| WORK INSTRUCTIONS |
When you reach the line that contains "to drink it. They didn't pretend. They did.", begin copying exactly, and continue through the last line of the data; no pictures belong in the copy.

Transcribed page contents:

──────

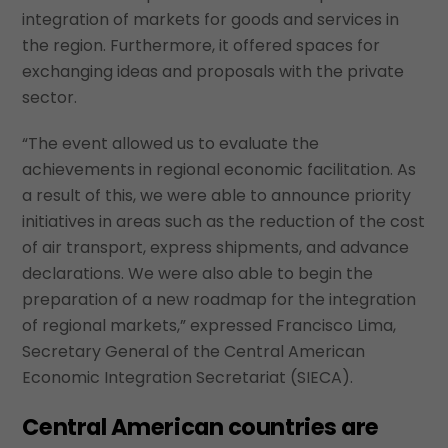
integration of markets for goods and services in
the region. Furthermore, it offered spaces for
exchanging ideas and proposals with the private
sector.
“The event allowed us to evaluate the
achievements in regional economic facilitation. As
a result of this, we were able to announce priority
initiatives in areas such as the reduction of the cost
of air transport, express shipments, and advance
declarations. We were also able to begin the
preparation of a new roadmap for the integration
of regional markets,” expressed Francisco Lima,
Secretary General of the Central American
Economic Integration Secretariat (SIECA).
Central American countries are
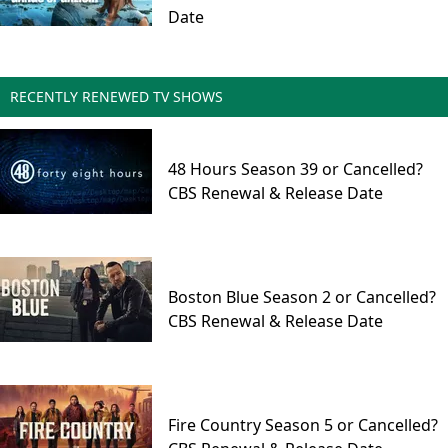
Date
RECENTLY RENEWED TV SHOWS
48 Hours Season 39 or Cancelled?
CBS Renewal & Release Date
Boston Blue Season 2 or Cancelled?
CBS Renewal & Release Date
Fire Country Season 5 or Cancelled?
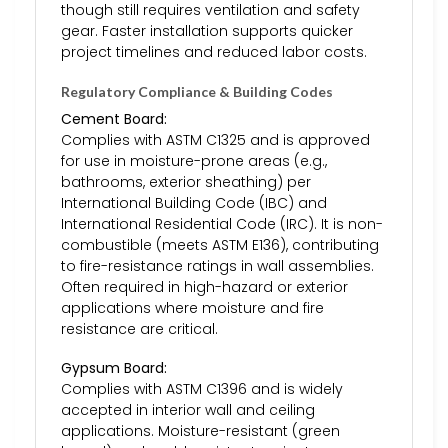
though still requires ventilation and safety
gear. Faster installation supports quicker
project timelines and reduced labor costs.
Regulatory Compliance & Building Codes
Cement Board:
Complies with ASTM C1325 and is approved
for use in moisture-prone areas (e.g.,
bathrooms, exterior sheathing) per
International Building Code (IBC) and
International Residential Code (IRC). It is non-
combustible (meets ASTM E136), contributing
to fire-resistance ratings in wall assemblies.
Often required in high-hazard or exterior
applications where moisture and fire
resistance are critical.
Gypsum Board:
Complies with ASTM C1396 and is widely
accepted in interior wall and ceiling
applications. Moisture-resistant (green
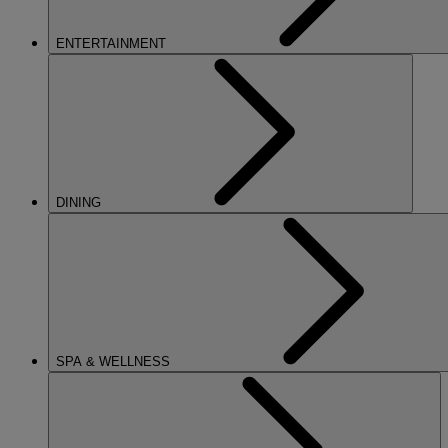
ENTERTAINMENT
DINING
SPA & WELLNESS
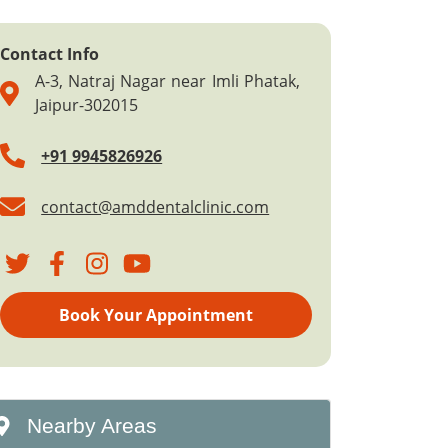
Contact Info
A-3, Natraj Nagar near Imli Phatak,
Jaipur-302015
+91 9945826926
contact@amddentalclinic.com
Book Your Appointment
Nearby Areas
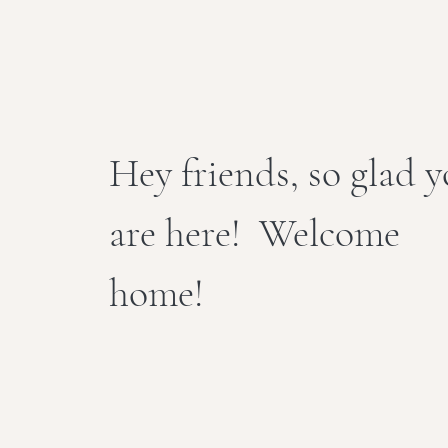
Hey friends, so glad 
are here! Welcome
home!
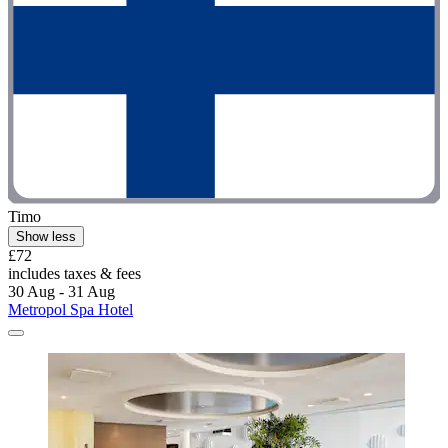
Timo
Show less
£72
includes taxes & fees
30 Aug - 31 Aug
Metropol Spa Hotel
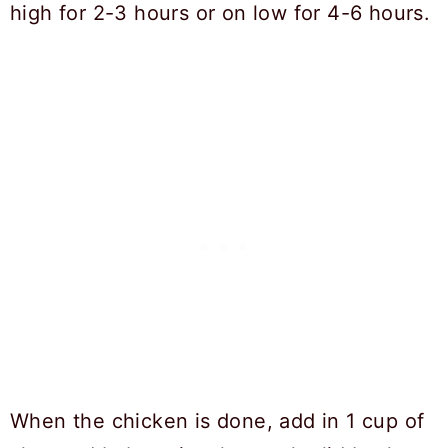
high for 2-3 hours or on low for 4-6 hours.
When the chicken is done, add in 1 cup of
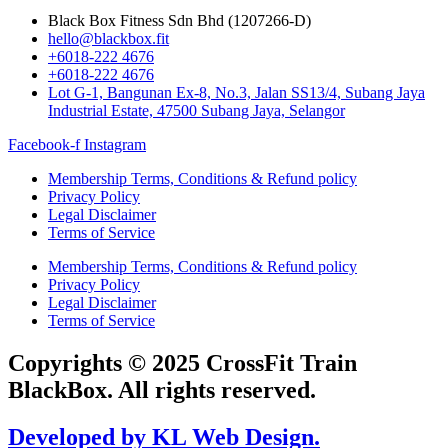
Black Box Fitness Sdn Bhd (1207266-D)
hello@blackbox.fit
+6018-222 4676
+6018-222 4676
Lot G-1, Bangunan Ex-8, No.3, Jalan SS13/4, Subang Jaya
Industrial Estate, 47500 Subang Jaya, Selangor
Facebook-f
Instagram
Membership Terms, Conditions & Refund policy
Privacy Policy
Legal Disclaimer
Terms of Service
Membership Terms, Conditions & Refund policy
Privacy Policy
Legal Disclaimer
Terms of Service
Copyrights © 2025 CrossFit Train
BlackBox. All rights reserved.
Developed by KL Web Design.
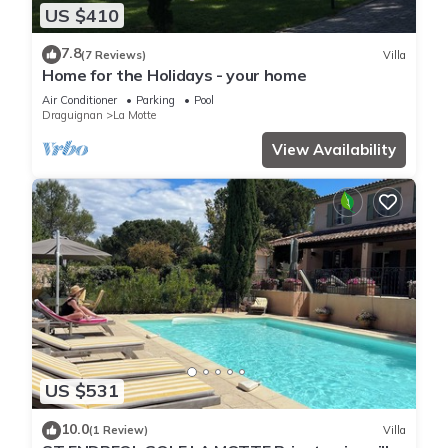
US $410
7.8
(7 Reviews)
Villa
Home for the Holidays - your home
Air Conditioner
Parking
Pool
Draguignan
La Motte
View Availability
US $531
10.0
(1 Review)
Villa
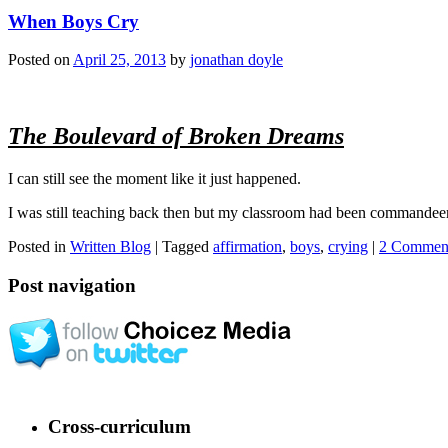
When Boys Cry
Posted on
April 25, 2013
by
jonathan doyle
The Boulevard of Broken Dreams
I can still see the moment like it just happened.
I was still teaching back then but my classroom had been commandeered 
Posted in
Written Blog
|
Tagged
affirmation
,
boys
,
crying
|
2 Commen
Post navigation
Cross-curriculum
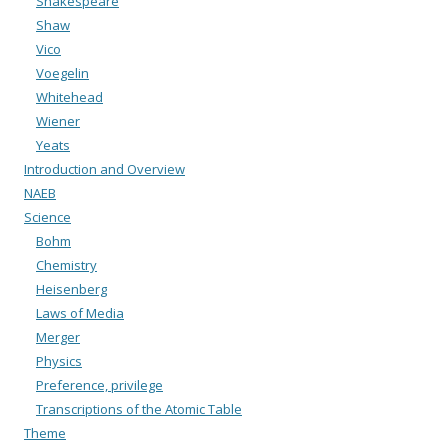
Shakespeare
Shaw
Vico
Voegelin
Whitehead
Wiener
Yeats
Introduction and Overview
NAEB
Science
Bohm
Chemistry
Heisenberg
Laws of Media
Merger
Physics
Preference, privilege
Transcriptions of the Atomic Table
Theme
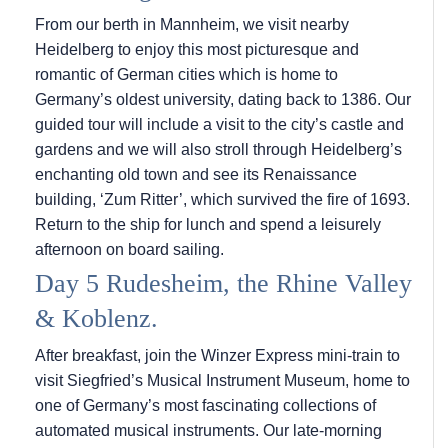
From our berth in Mannheim, we visit nearby
Heidelberg to enjoy this most picturesque and
romantic of German cities which is home to
Germany’s oldest university, dating back to 1386. Our
guided tour will include a visit to the city’s castle and
gardens and we will also stroll through Heidelberg’s
enchanting old town and see its Renaissance
building, ‘Zum Ritter’, which survived the fire of 1693.
Return to the ship for lunch and spend a leisurely
afternoon on board sailing.
Day 5 Rudesheim, the Rhine Valley
& Koblenz.
After breakfast, join the Winzer Express mini-train to
visit Siegfried’s Musical Instrument Museum, home to
one of Germany’s most fascinating collections of
automated musical instruments. Our late-morning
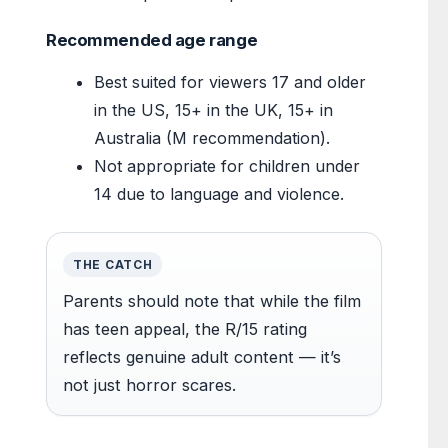
Recommended age range
Best suited for viewers 17 and older
in the US, 15+ in the UK, 15+ in
Australia (M recommendation).
Not appropriate for children under
14 due to language and violence.
THE CATCH
Parents should note that while the film
has teen appeal, the R/15 rating
reflects genuine adult content — it’s
not just horror scares.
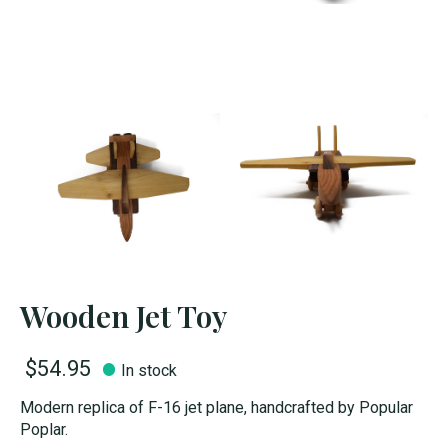
Wooden Jet Toy
$54.95
In stock
Modern replica of F-16 jet plane, handcrafted by Popular
Poplar.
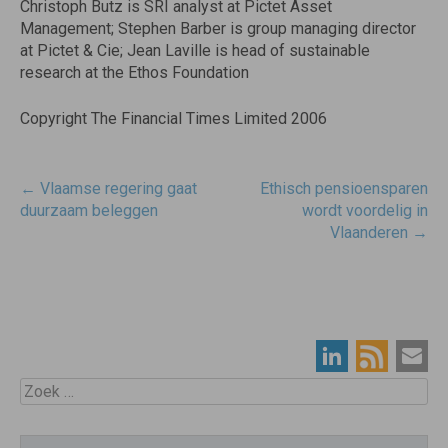
Christoph Butz is SRI analyst at Pictet Asset
Management; Stephen Barber is group managing director
at Pictet & Cie; Jean Laville is head of sustainable
research at the Ethos Foundation
Copyright The Financial Times Limited 2006
Post
←
Vlaamse regering gaat
Ethisch pensioensparen
navigatie
duurzaam beleggen
wordt voordelig in
Vlaanderen
→
Zoek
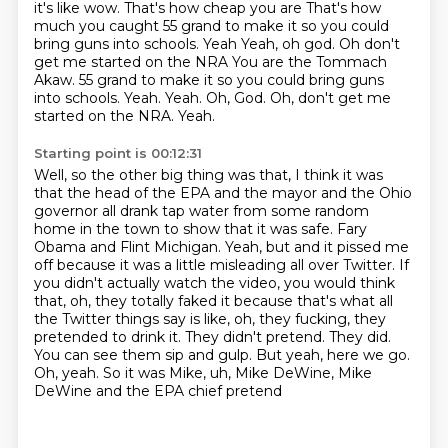
it's like wow. That's how cheap you are
That's how
much you caught 55 grand to make it so you could
bring guns into schools. Yeah
Yeah, oh god. Oh don't
get me started on the NRA You are the Tommach
Akaw. 55 grand to make it so you could bring guns
into schools. Yeah. Yeah.
Oh, God.
Oh, don't get me
started on the NRA.
Yeah.
Starting point is 00:12:31
Well, so the other big thing was that, I think it was
that the head of the EPA and the mayor
and the Ohio
governor all drank tap water from some random
home in the town to show that it was safe.
Fary
Obama and Flint Michigan.
Yeah, but and it pissed me
off because it was a little misleading all over Twitter.
If
you didn't actually watch the video, you would think
that, oh, they totally faked it
because that's what all
the Twitter things say is like, oh, they fucking, they
pretended
to drink it. They didn't pretend. They did.
You can see them sip and gulp. But yeah, here
we go.
Oh, yeah. So it was Mike, uh, Mike DeWine, Mike
DeWine and the EPA chief pretend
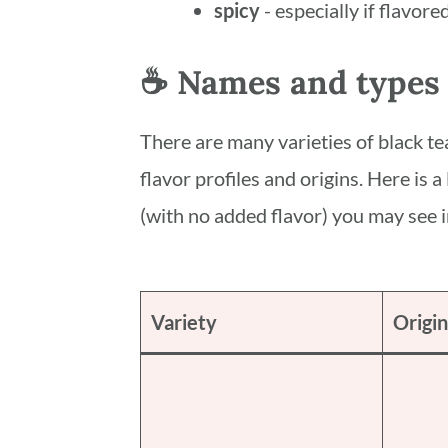
spicy
- especially if flavor
☕️ Names and types 
There are many varieties of black tea
flavor profiles and origins. Here is a
(with no added flavor) you may see i
Variety
Origin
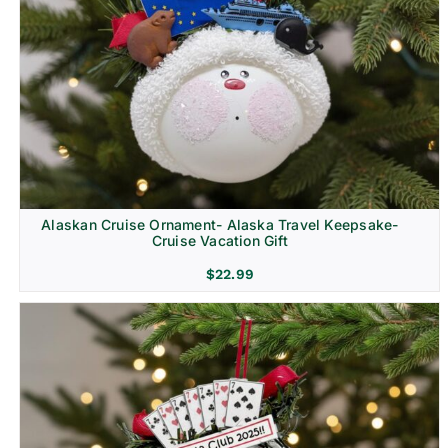
Alaskan Cruise Ornament- Alaska Travel Keepsake-
Cruise Vacation Gift
$
22.99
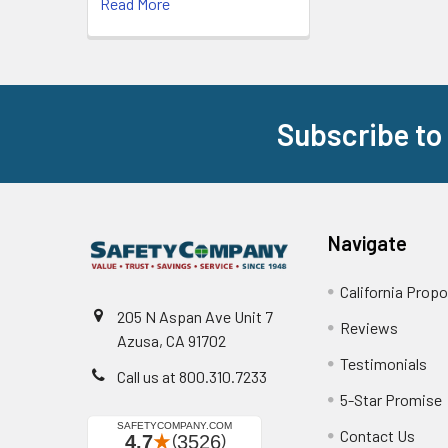
Read More
Subscribe to
Footer
Navigate
California Propo
205 N Aspan Ave Unit 7
Reviews
Azusa, CA 91702
Testimonials
Call us at 800.310.7233
5-Star Promise
Contact Us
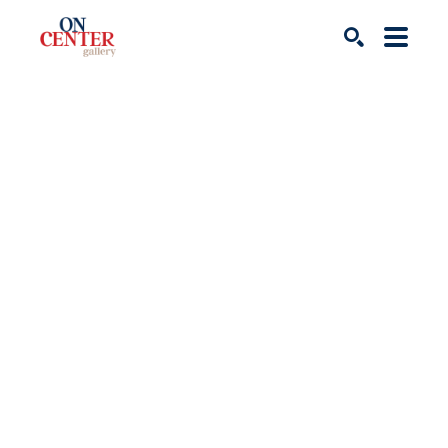
Search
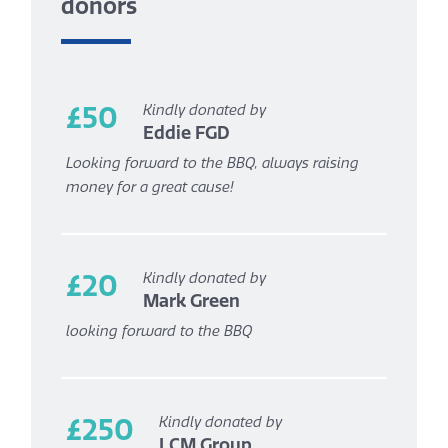
donors
£50
Kindly donated by
Eddie FGD
Looking forward to the BBQ, always raising
money for a great cause!
£20
Kindly donated by
Mark Green
looking forward to the BBQ
£250
Kindly donated by
LCM Group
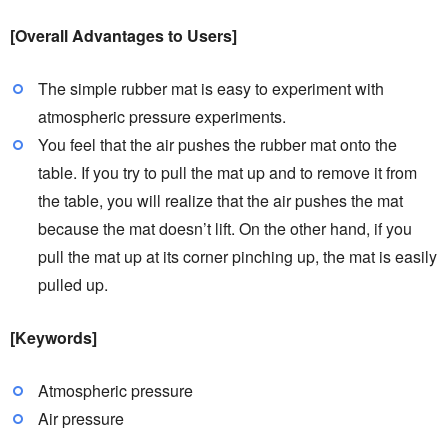
[Overall Advantages to Users]
The simple rubber mat is easy to experiment with
atmospheric pressure experiments.
You feel that the air pushes the rubber mat onto the
table. If you try to pull the mat up and to remove it from
the table, you will realize that the air pushes the mat
because the mat doesn’t lift. On the other hand, if you
pull the mat up at its corner pinching up, the mat is easily
pulled up.
[Keywords]
Atmospheric pressure
Air pressure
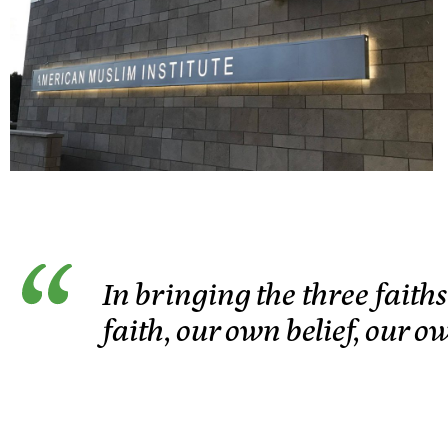
In bringing the three faith
faith, our own belief, our o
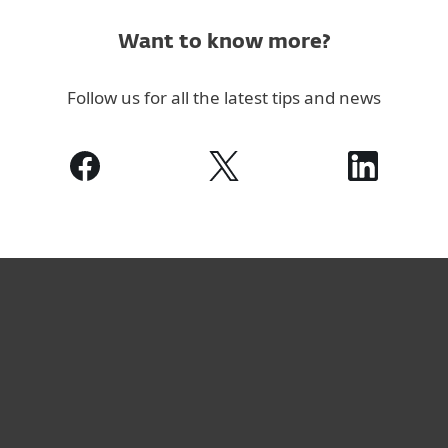
Want to know more?
Follow us for all the latest tips and news
家庭用户
商业用户
合作伙伴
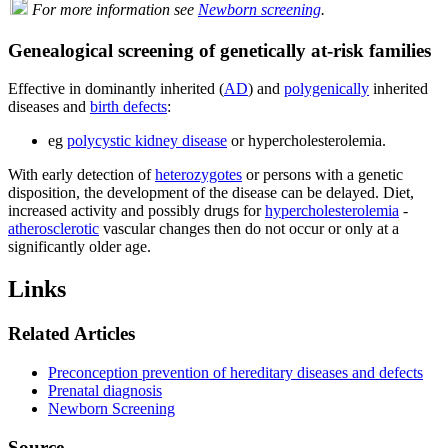
For more information see
Newborn screening
.
Genealogical screening of genetically at-risk families
Effective in dominantly inherited (
AD
) and
polygenically
inherited
diseases and
birth defects
:
eg
polycystic kidney disease
or hypercholesterolemia.
With early detection of
heterozygotes
or persons with a genetic
disposition, the development of the disease can be delayed. Diet,
increased activity and possibly drugs for
hypercholesterolemia
-
atherosclerotic
vascular changes then do not occur or only at a
significantly older age.
Links
Related Articles
Preconception prevention of hereditary diseases and defects
Prenatal diagnosis
Newborn Screening
Source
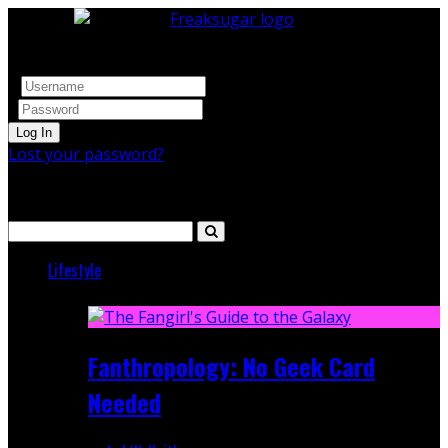
Log In
Lost your password?
Search
Lifestyle
Featured
Fanthropology: No Geek Card
Needed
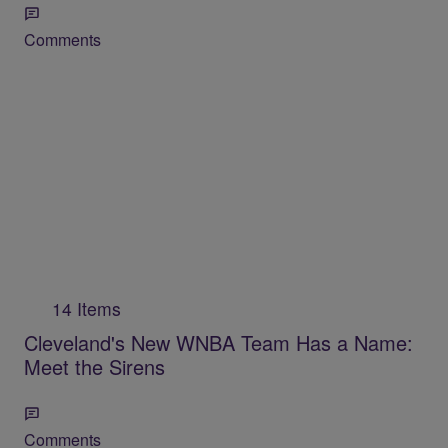
Comments
14 Items
Cleveland's New WNBA Team Has a Name:
Meet the Sirens
Comments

──────

| OUTPUT OF THE EXERCISE |
to drink it. They didn't pretend. They did.
You can see them sip and gulp. But yeah, here
we go.
Oh, yeah. So it was Mike, uh, Mike DeWine, Mike
DeWine and the EPA chief pretend
spicy
- especially if flavor
☕️ Names and types 
There are many varieties of black tea
flavor profiles and origins. Here is a
(with no added flavor) you may see i
Variety
Origin
Alaskan Cruise Ornament- Alaska Travel Keepsake-
Cruise Vacation Gift
$
22.99
Read More
Subscribe to
Footer
Navigate
California Propo
205 N Aspan Ave Unit 7
Reviews
Azusa, CA 91702
Testimonials
Call us at 800.310.7233
5-Star Promise
Contact Us
Search
donors
£50
Kindly donated by
Eddie FGD
Looking forward to the BBQ, always raising
money for a great cause!
£20
Kindly donated by
Mark Green
looking forward to the BBQ
£250
Kindly donated by
LCM Group
[Overall Advantages to Users]
The simple rubber mat is easy to experiment with
atmospheric pressure experiments.
You feel that the air pushes the rubber mat onto the
table. If you try to pull the mat up and to remove it from
the table, you will realize that the air pushes the mat
because the mat doesn’t lift. On the other hand, if you
pull the mat up at its corner pinching up, the mat is easily
pulled up.
[Keywords]
Atmospheric pressure
Air pressure
In bringing the three faith
faith, our own belief, our o
Want to know more?
Follow us for all the latest tips and news
家庭用户
商业用户
合作伙伴
For more information see
Newborn screening
.
Genealogical screening of genetically at-risk families
Effective in dominantly inherited (
AD
) and
polygenically
inherited
diseases and
birth defects
:
eg
polycystic kidney disease
or hypercholesterolemia.
With early detection of
heterozygotes
or persons with a genetic
disposition, the development of the disease can be delayed. Diet,
increased activity and possibly drugs for
hypercholesterolemia
-
atherosclerotic
vascular changes then do not occur or only at a
significantly older age.
Links
Related Articles
Preconception prevention of hereditary diseases and defects
Prenatal diagnosis
Newborn Screening
Source
Log In
Lost your password?
Search
Lifestyle
Featured
Fanthropology: No Geek Card
Needed
Comments
14 Items
Cleveland's New WNBA Team Has a Name:
Meet the Sirens
Comments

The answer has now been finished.